WD, well differentiated; MD, moderately differentiated; PD, poorly differentiated; ECOG PS, Eastern Cooperative Oncology Group performance status; EGFR, epidermal growth factor receptor.
2. Distribution of metastatic sites and characteristics of metastasis confined to a single system
The median whole-body metastatic score in the entire cohort was 2 (range, 1 to 6). Ninety-eight (87.5%) patients had whole-body metastatic regions limited within three systems, and 32 (28.6%) had a single whole-body metastatic score. The most common sites of metastatic regions were pulmonary and skeletal systems. Sixty-nine (61.6%) patients had bone metastasis, while lung-to-lung metastasis or lymphangitic lung spread was observed in 67 (59.8%) patients. The detailed characteristics of the distribution of whole-body metastatic sites are summarized in Table 2.
Table 2.
The metastatic distribution of cohorts with a single whole-body metastatic score was as follows: lung-to-lung/lymphangitic lung spread in 12 patients, bone metastasis in nine, pleural metastasis/pleural effusion/pericardial effusion in six, abdomen/pelvis in two, brain in two, and neck/axillary in one.

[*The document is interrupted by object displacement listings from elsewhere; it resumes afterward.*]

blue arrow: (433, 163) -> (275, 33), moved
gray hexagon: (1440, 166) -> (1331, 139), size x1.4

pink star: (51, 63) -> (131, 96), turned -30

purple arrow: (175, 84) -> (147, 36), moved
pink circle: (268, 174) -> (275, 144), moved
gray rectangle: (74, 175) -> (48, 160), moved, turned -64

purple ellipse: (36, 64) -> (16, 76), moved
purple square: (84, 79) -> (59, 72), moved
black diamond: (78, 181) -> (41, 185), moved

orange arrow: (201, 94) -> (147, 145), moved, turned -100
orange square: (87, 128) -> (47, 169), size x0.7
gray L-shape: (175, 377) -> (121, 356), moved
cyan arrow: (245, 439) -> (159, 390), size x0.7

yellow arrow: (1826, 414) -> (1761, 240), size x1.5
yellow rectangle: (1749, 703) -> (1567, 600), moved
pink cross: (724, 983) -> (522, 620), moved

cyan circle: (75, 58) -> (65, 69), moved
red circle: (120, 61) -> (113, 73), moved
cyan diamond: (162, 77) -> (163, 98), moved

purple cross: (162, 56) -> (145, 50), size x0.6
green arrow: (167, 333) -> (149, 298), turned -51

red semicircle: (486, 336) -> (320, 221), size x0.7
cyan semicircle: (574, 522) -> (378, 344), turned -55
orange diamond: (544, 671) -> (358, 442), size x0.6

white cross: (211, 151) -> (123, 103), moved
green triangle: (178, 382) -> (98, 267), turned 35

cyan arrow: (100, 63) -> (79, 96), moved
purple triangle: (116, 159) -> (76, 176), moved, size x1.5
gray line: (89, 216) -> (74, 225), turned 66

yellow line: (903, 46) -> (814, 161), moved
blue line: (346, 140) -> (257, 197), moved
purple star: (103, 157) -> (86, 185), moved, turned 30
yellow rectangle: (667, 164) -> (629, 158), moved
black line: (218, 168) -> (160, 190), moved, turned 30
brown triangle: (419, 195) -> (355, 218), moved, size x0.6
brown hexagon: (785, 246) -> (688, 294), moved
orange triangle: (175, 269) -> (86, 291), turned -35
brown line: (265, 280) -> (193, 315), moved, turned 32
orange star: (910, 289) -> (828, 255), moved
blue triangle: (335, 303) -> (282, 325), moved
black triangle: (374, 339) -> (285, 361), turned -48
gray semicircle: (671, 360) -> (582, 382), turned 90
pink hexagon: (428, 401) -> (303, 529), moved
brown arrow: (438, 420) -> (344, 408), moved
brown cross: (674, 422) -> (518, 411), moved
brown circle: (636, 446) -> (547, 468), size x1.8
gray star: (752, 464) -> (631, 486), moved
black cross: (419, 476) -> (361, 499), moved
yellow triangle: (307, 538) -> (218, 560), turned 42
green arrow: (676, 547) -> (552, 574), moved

3. Correlation between EGFR mutation status and other characteristics
EGFR mutation was more frequently detected in female patients (p=0.002), never-smokers (p<0.001), and patients with well to moderately differentiated tumors (p=0.017). Among 61 male and 51 female patients, 14 (23%) and 26 (51%) had activating EGFR mutations, respectively. Similarly, among 55 never and 57 ever smokers, 29 (52.7%) and 11 (19.3%) showed activating EGFR mutations, respectively. Among 35 tumors with PD histology, 7 (20%) exhibited activating EGFR mutations. In contrast, 29 (43.9%) out of 66 well-to-moderate differentiated tumors revealed activating EGFR mutations.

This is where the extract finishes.